Four policemen were killed Saturday in a bomb blast set off by suspected Islamist militants in Indian Kashmir, police and reports said, marking a deadly start to the new year in the restive valley.
They were on patrol when the improvised explosive device (IED) exploded in Sopore, some 50 kilometres (30 miles) from the main city of Srinagar.
“IED blast in Sopore.
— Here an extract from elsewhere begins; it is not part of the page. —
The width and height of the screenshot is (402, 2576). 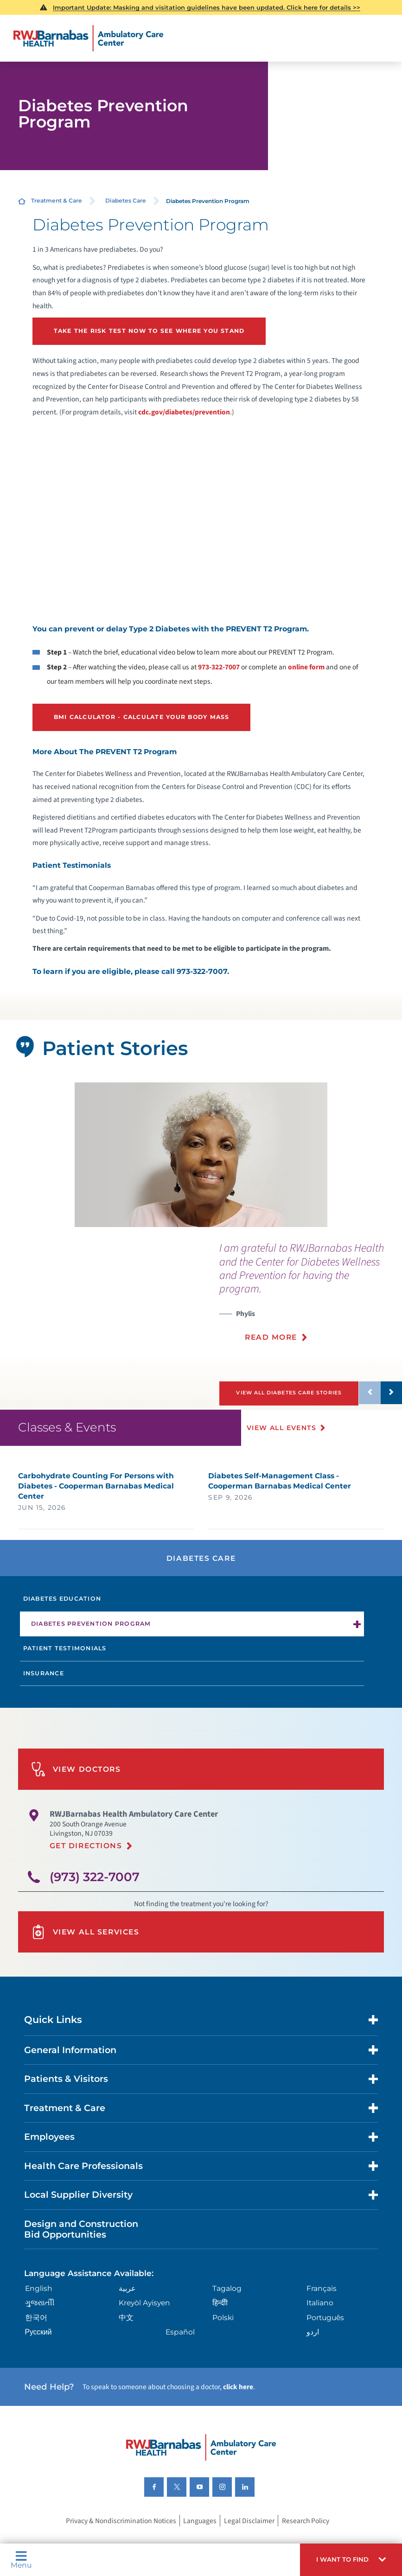 What do you see at coordinates (81, 2249) in the screenshot?
I see `Design and Construction Bid Opportunities` at bounding box center [81, 2249].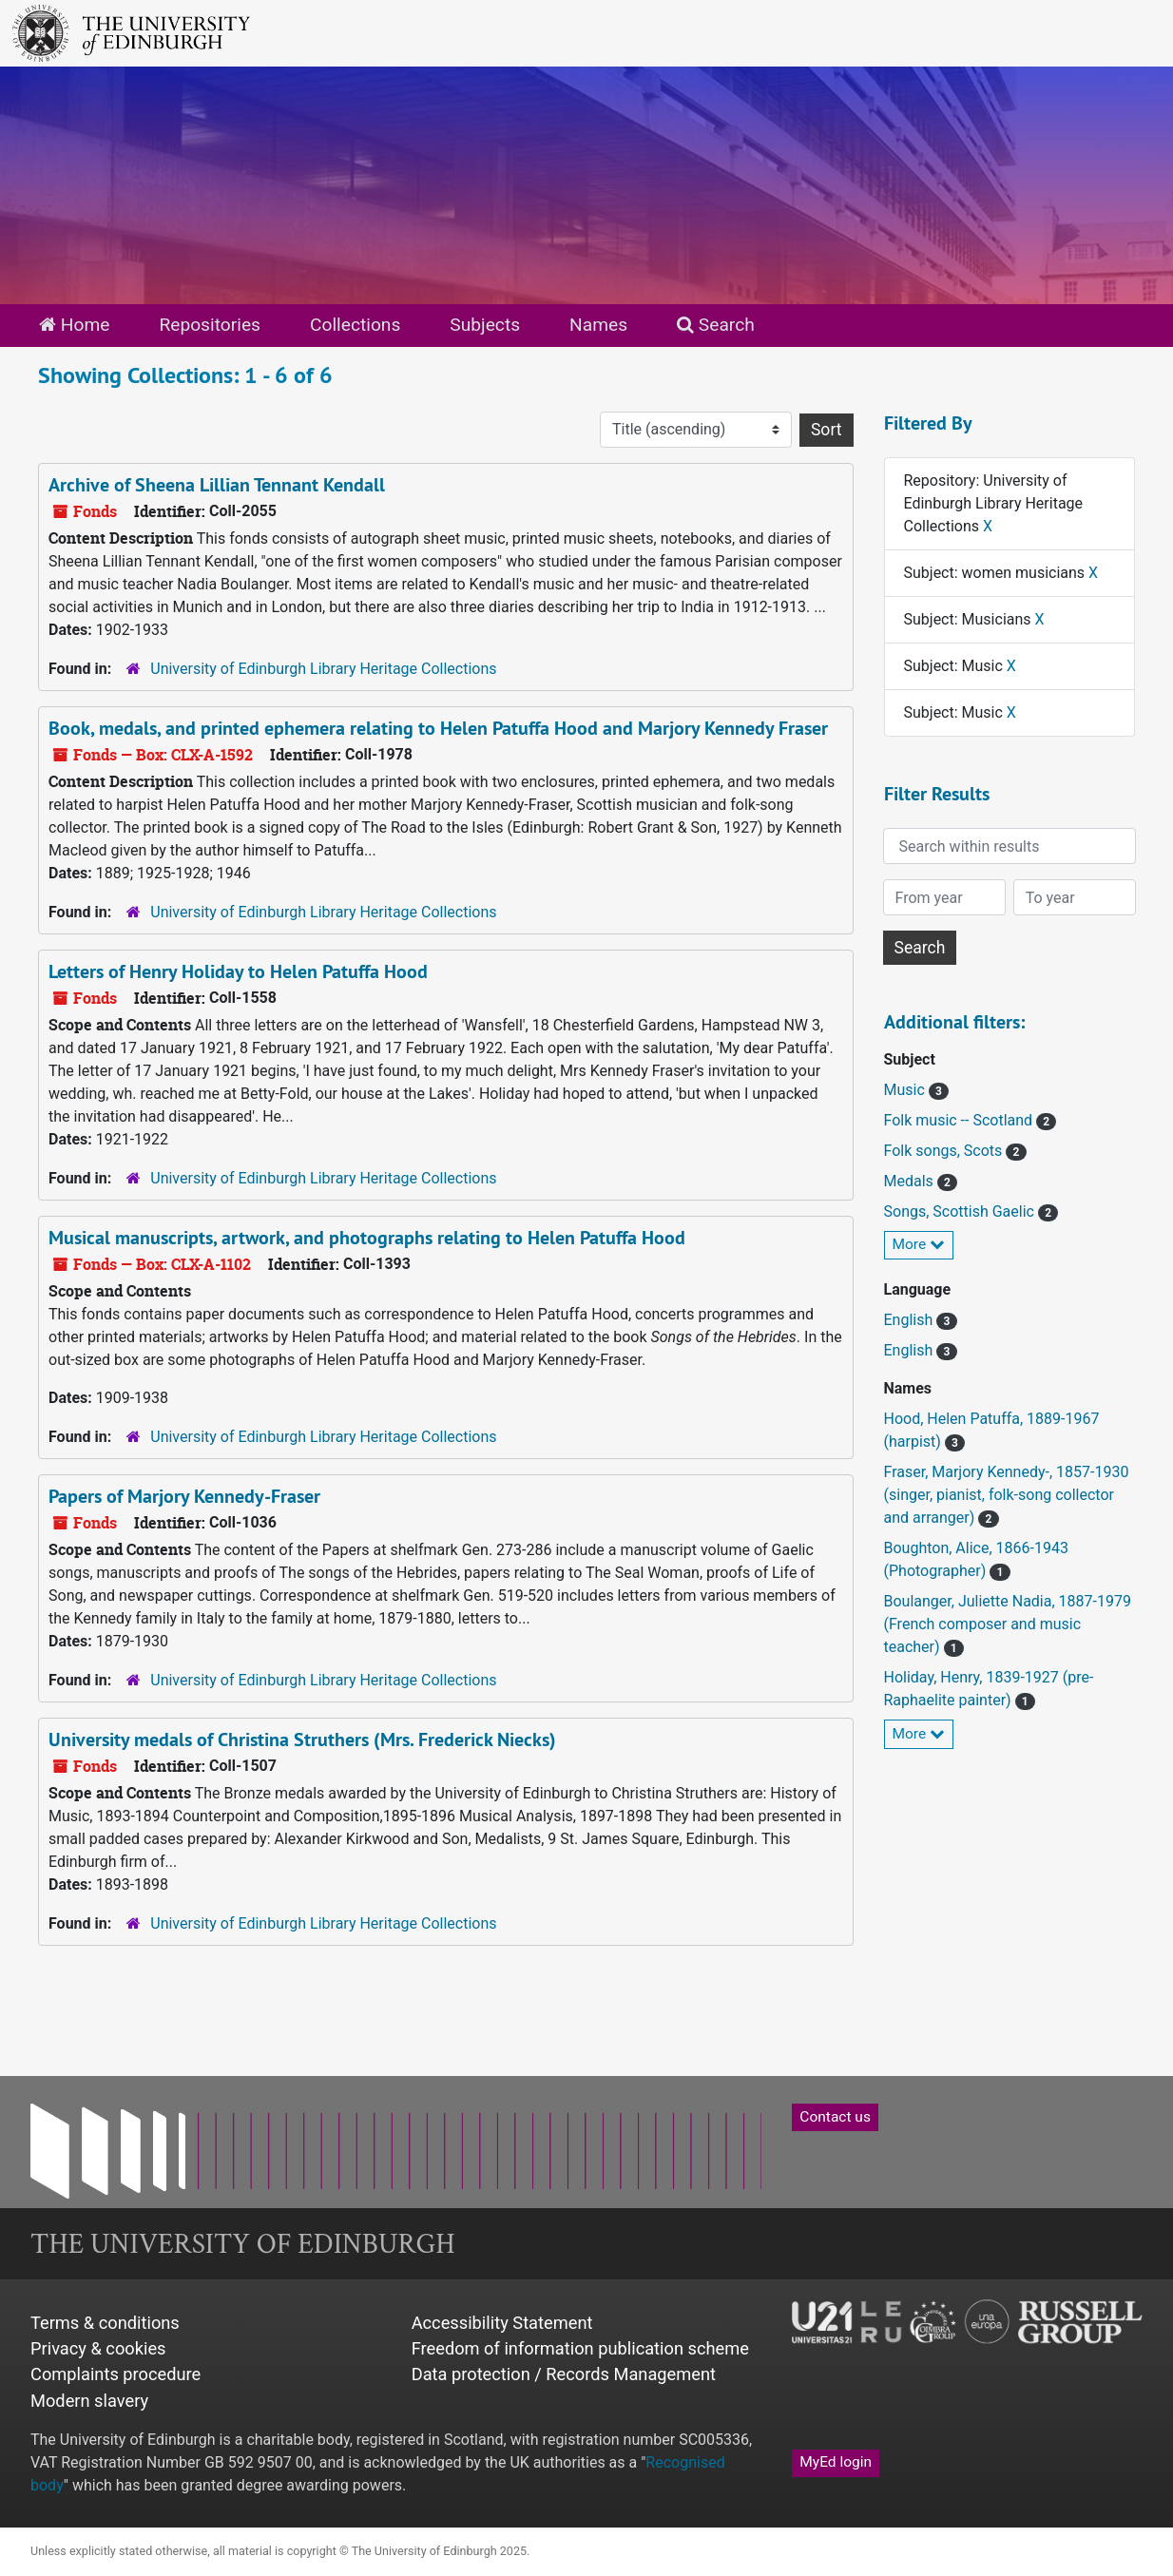  I want to click on Archive of Sheena Lillian Tennant Kendall, so click(216, 484).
Four policemen martyred,” Jammu and Kashmir police said on Twitter.
The bomb was planted by militants near a shop amid a strike called by separatists, the Press Trust of India and other local media said.
The latest incident comes during a spike in violence in the disputed region which is claimed in full by India and Pakistan.
Last week four Indian soldiers were killed in an attack by armed militants who stormed a paramilitary camp outside Srinagar.
Kashmir was divided between India and Pakistan at the end of British colonial rule over the subcontinent in 1947.
Since 1989, rebel groups have been fighting roughly half a million Indian soldiers deployed in the territory, seeking independence for the former Himalayan kingdom or its merger with neighbouring Pakistan.
The fighting has left tens of thousands, mostly civilians, dead.
Last year 206 suspected militants, 57 civilians and 78 Indian security forces personnel were killed, making it the deadliest year in a decade.
New Delhi accuses Pakistan of sending militants across the disputed border in Kashmir to launch attacks on Indian forces.
Islamabad denies the allegations, saying it ony provides moral and diplomatic support to the Kashmiri struggle for the right to self-determination.